WHAT THE TASK REQUIRES
Scan the material for the word "habe" and copy each line where it occurs.
□ □ □
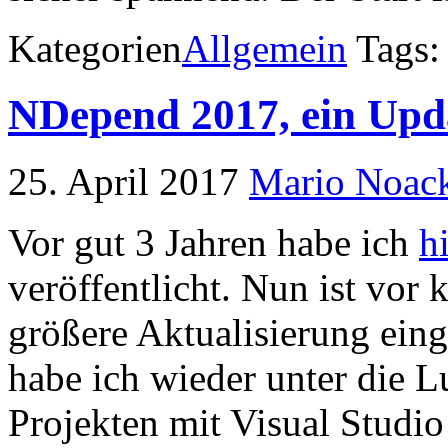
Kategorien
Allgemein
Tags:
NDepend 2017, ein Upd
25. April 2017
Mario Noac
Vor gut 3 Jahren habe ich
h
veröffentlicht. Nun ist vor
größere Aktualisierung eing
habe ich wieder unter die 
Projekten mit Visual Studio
□ □ □
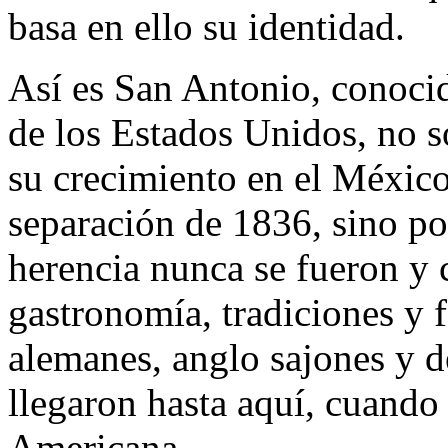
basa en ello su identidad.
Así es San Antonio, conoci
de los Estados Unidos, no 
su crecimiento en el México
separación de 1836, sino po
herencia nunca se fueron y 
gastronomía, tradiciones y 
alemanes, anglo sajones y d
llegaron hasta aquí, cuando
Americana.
□ □ □
WRITTEN REPLY
Vor gut 3 Jahren habe ich
habe ich wieder unter die 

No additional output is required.